We begin with exploring the efficiency of a von Kries adaptation mechanism, where color constancy is only mediated by photoreceptor adaptation, so that the relative sensitivity of a receptor will increase when it is poorly stimulated, and decrease when light in its spectral domain is strong (Dyer,
1998; von Kries,
1905). However, there is considerable evidence that more central nervous processes (i.e., beyond adaptation in the retina) are also involved in color constancy, and these are explored in the retinex theory developed by Edwin Land (Land,
1959a,
1959b,
1959c,
1977; Land & McCann,
1971). Retinex here combines elements of
retina and
cortex, highlighting the importance of both peripheral as well as cortical mechanisms in human color constancy. While bees of course do not have a cortex, there is nonetheless evidence that more central nervous processing might also be involved in maintaining color constancy in bees (Lotto & Wicklein,
2005; Werner et al.,
1988) as well as fish (Ingle,
1985). Whilst numerous variants of the retinex theory have been developed (see Ebner,
2007, and Hurlbert,
1998), the focus of the paper is to quantify the biological usefulness of color constancy mechanisms.
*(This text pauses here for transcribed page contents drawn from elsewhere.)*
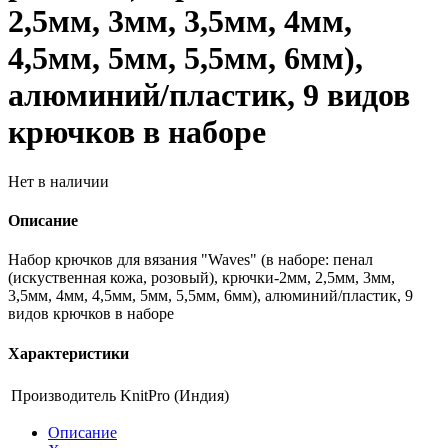
2,5мм, 3мм, 3,5мм, 4мм,
4,5мм, 5мм, 5,5мм, 6мм),
алюминий/пластик, 9 видов
крючков в наборе
Нет в наличии
Описание
Набор крючков для вязания "Waves" (в наборе: пенал
(искуственная кожа, розовый), крючки-2мм, 2,5мм, 3мм,
3,5мм, 4мм, 4,5мм, 5мм, 5,5мм, 6мм), алюминий/пластик, 9
видов крючков в наборе
Характеристики
Производитель
KnitPro (Индия)
Описание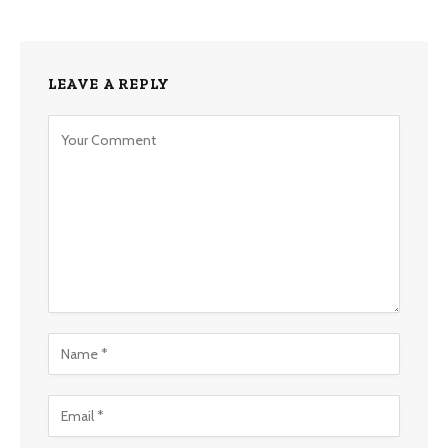
LEAVE A REPLY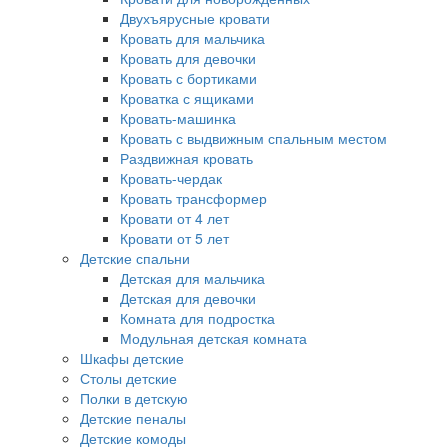
Двухъярусные кровати
Кровать для мальчика
Кровать для девочки
Кровать с бортиками
Кроватка с ящиками
Кровать-машинка
Кровать с выдвижным спальным местом
Раздвижная кровать
Кровать-чердак
Кровать трансформер
Кровати от 4 лет
Кровати от 5 лет
Детские спальни
Детская для мальчика
Детская для девочки
Комната для подростка
Модульная детская комната
Шкафы детские
Столы детские
Полки в детскую
Детские пеналы
Детские комоды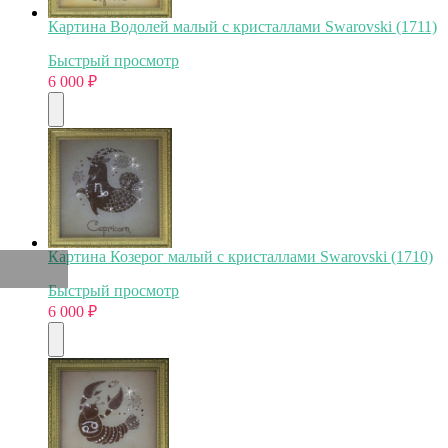
Картина Водолей малый с кристаллами Swarovski (1711)
Быстрый просмотр
6 000
₽
Картина Козерог малый с кристаллами Swarovski (1710)
Быстрый просмотр
6 000
₽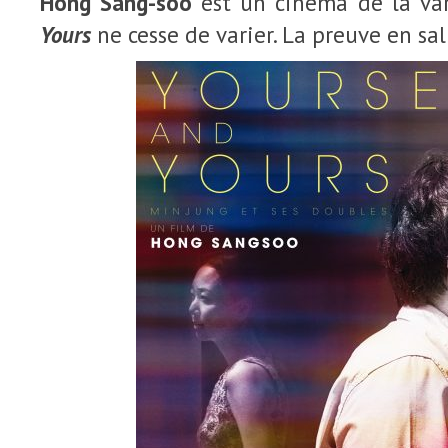
Hong Sang-soo
est un cinéma de la va
Yours
ne cesse de varier. La preuve en sall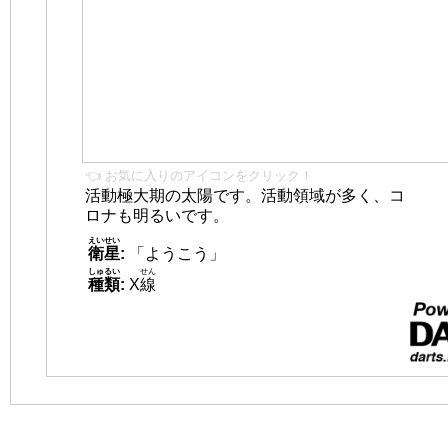
👈 お気に入りのアイコンをクリック！
活動極大期の太陽です。活動領域が多く、コ
ロナも明るいです。
えいせい
衛星
:
「ようこう」
しゅるい
せん
種類
:
X
線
Two classical retinex algorithms in computational theory of color constancy (Buchsbaum,
1980; Land,
1959a,
1959b) are applied to the scenes in our experiments. These are (a) the Gray world assumption, which is the assumption that the average color components of the scene in Red, Green, and Blue ([RGB]; or UV, Blue, and Green [UBG] in the bee) average to gray; and (b) the White patch calibration, which uses of the most intense region of the scene as a reference point and assumes that this point must be white.